Helping Relationships
The relationships between therapists or coaches and their clients are examples of helping relationships.
In his book: On Becoming a Person (1967), Carl Rogers, the renowned humanistic psychologist, used the term “helping relationship” as a type of relationship in which at least one party has the intent of promoting growth, development or improved functioning and coping skills of the other person. The relationships between therapists and their clients, coaches and their coachees, teachers and their students, or parents and their children are examples of helping relationships.
Can I create a helping relationship?
Carl Rogers posed a few questions to help us analyse our readiness to build a helping relationship. The idea is that if we can clearly answer yes to most of these questions, we should build a helping relationship. Otherwise, we need to work on our own personal development first.

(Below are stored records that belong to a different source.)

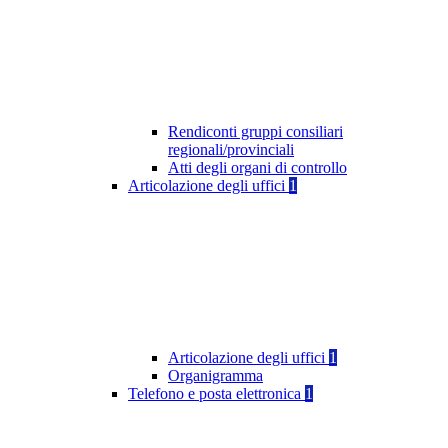
Rendiconti gruppi consiliari
regionali/provinciali
Atti degli organi di controllo
Articolazione degli uffici
1
Articolazione degli uffici
1
Organigramma
Telefono e posta elettronica
1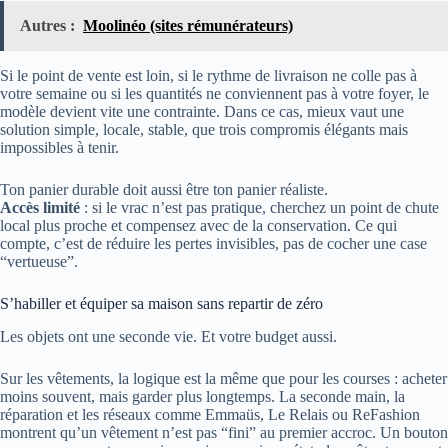
Autres :
Moolinéo (sites rémunérateurs)
Si le point de vente est loin, si le rythme de livraison ne colle pas à
votre semaine ou si les quantités ne conviennent pas à votre foyer, le
modèle devient vite une contrainte. Dans ce cas, mieux vaut une
solution simple, locale, stable, que trois compromis élégants mais
impossibles à tenir.
Ton panier durable doit aussi être ton panier réaliste.
Accès limité
: si le vrac n’est pas pratique, cherchez un point de chute
local plus proche et compensez avec de la conservation. Ce qui
compte, c’est de réduire les pertes invisibles, pas de cocher une case
“vertueuse”.
S’habiller et équiper sa maison sans repartir de zéro
Les objets ont une seconde vie. Et votre budget aussi.
Sur les vêtements, la logique est la même que pour les courses : acheter
moins souvent, mais garder plus longtemps. La seconde main, la
réparation et les réseaux comme Emmaüs, Le Relais ou ReFashion
montrent qu’un vêtement n’est pas “fini” au premier accroc. Un bouton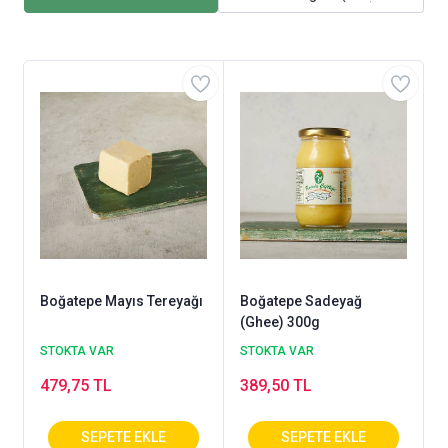
Boğatepe Mayıs Tereyağı
Boğatepe Sadeyağ
(Ghee) 300g
STOKTA VAR
STOKTA VAR
479,75 TL
389,50 TL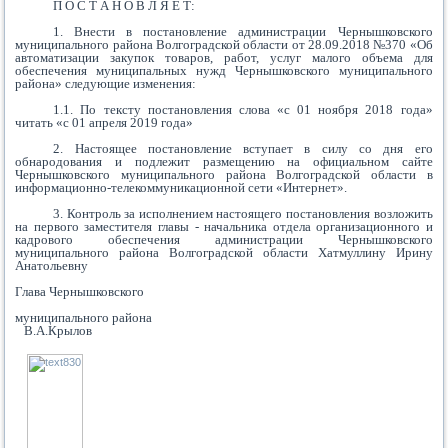
П О С Т А Н О В Л Я Е Т:
1. Внести в постановление администрации Чернышковского
муниципального района Волгоградской области от 28.09.2018 №370 «Об
автоматизации закупок товаров, работ, услуг малого объема для
обеспечения муниципальных нужд Чернышковского муниципального
района» следующие изменения:
1.1. По тексту постановления слова «с 01 ноября 2018 года»
читать «с 01 апреля 2019 года»
2. Настоящее постановление вступает в силу со дня его
обнародования и подлежит размещению на официальном сайте
Чернышковского муниципального района Волгоградской области в
информационно-телекоммуникационной сети «Интернет».
3. Контроль за исполнением настоящего постановления возложить
на первого заместителя главы - начальника отдела организационного и
кадрового обеспечения администрации Чернышковского
муниципального района Волгоградской области Хатмуллину Ирину
Анатольевну
Глава Чернышковского
муниципального района
В.А.Крылов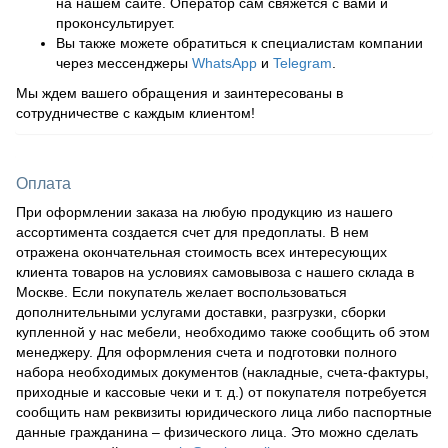
на нашем сайте. Оператор сам свяжется с вами и
проконсультирует.
Вы также можете обратиться к специалистам компании
через мессенджеры
WhatsApp
и
Telegram
.
Мы ждем вашего обращения и заинтересованы в
сотрудничестве с каждым клиентом!
Оплата
При оформлении заказа на любую продукцию из нашего
ассортимента создается счет для предоплаты. В нем
отражена окончательная стоимость всех интересующих
клиента товаров на условиях самовывоза с нашего склада в
Москве. Если покупатель желает воспользоваться
дополнительными услугами доставки, разгрузки, сборки
купленной у нас мебели, необходимо также сообщить об этом
менеджеру. Для оформления счета и подготовки полного
набора необходимых документов (накладные, счета-фактуры,
приходные и кассовые чеки и т. д.) от покупателя потребуется
сообщить нам реквизиты юридического лица либо паспортные
данные гражданина – физического лица. Это можно сделать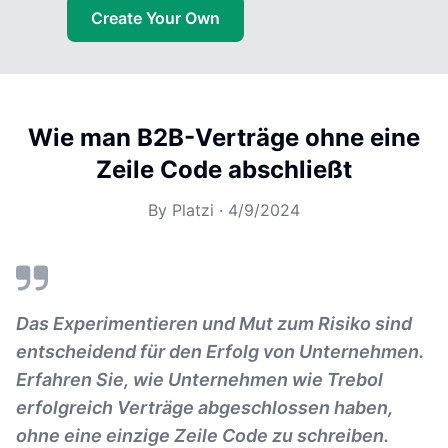
Create Your Own
Wie man B2B-Verträge ohne eine
Zeile Code abschließt
By
Platzi
·
4/9/2024
Das Experimentieren und Mut zum Risiko sind
entscheidend für den Erfolg von Unternehmen.
Erfahren Sie, wie Unternehmen wie Trebol
erfolgreich Verträge abgeschlossen haben,
ohne eine einzige Zeile Code zu schreiben.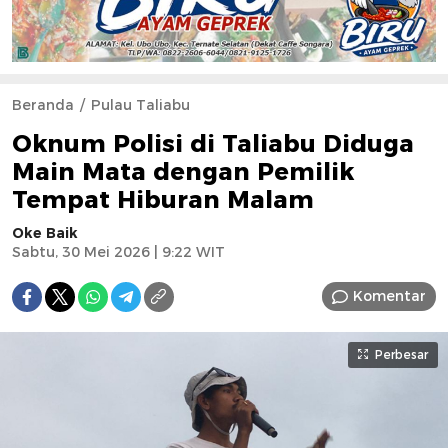
Beranda
Pulau Taliabu
Oknum Polisi di Taliabu Diduga
Main Mata dengan Pemilik
Tempat Hiburan Malam
Oke Baik
Sabtu, 30 Mei 2026 | 9:22 WIT
Komentar
Perbesar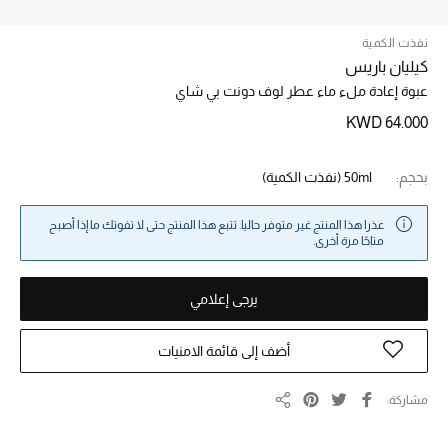
نفذت الكمية
خصم حتى 70%
كيليان باريس
تسوقوا الآن
عبوة إعادة ملء ماء عطر لوف دونت بي شاي
KWD 64.000
ما وصلنا حديثاً
بحجم:
50ml
(نفذت الكمية)
ما وصلنا حديثاً
عذرا هذا المنتج غير متوفر حاليا. تتبع هذا المنتج حتى لا تفوتك ما إذا أصبح
متاحًا مرة أخرى.
الموسم الجديد
يرجى إعلامي
النساء
أضف إلى قائمة الامنيات
الحقائب النسائية
أحذية النسائية
مشاركة
مشاركة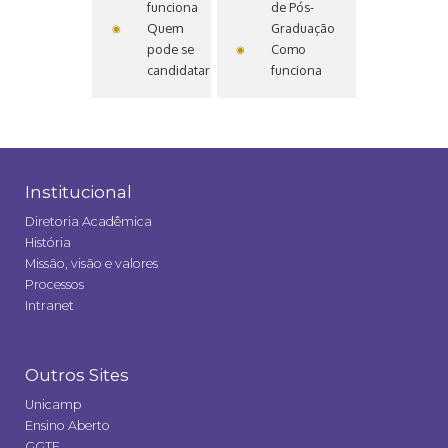
funciona
de Pós-
Quem
Graduação
pode se
Como
candidatar
funciona
Institucional
Diretoria Acadêmica
História
Missão, visão e valores
Processos
Intranet
Outros Sites
Unicamp
Ensino Aberto
GGTE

1. Can I obviously be trustworthy, dependable and consistent? Rogers made it clear that “being trustworthy does not demand that we should rigidly be consistent (perfect), but we should be dependably real (authentic).
2. Am I aware and accepting of my own feelings, and can I communicate them congruently (being real/authentic)? Rogers believed that “if we can be sensitively aware of and acceptant towards our own feelings, then there is a high possibility that we can form a helping relationship”.
3. Do I genuinely have a positive attitude of warmth, respect, interest and caring towards this person? Rogers explained that we might fear disappointment, unreasonable demands or manipulation, and hence revert to an impersonal and cold “professional approach” devoid of friendliness and care.
4. Can I be strong enough as a separate (independent) person? Can I be strong enough to own and, if need be, express my feelings constructively? Am I strong enough in my own independence that I will not be downcast or destroyed by this person’s anger, depression, fear, dependency or love? When we can freely feel the strength of being independent and self-sufficient, then we might be able to go deeper, and really understand and accept the other person.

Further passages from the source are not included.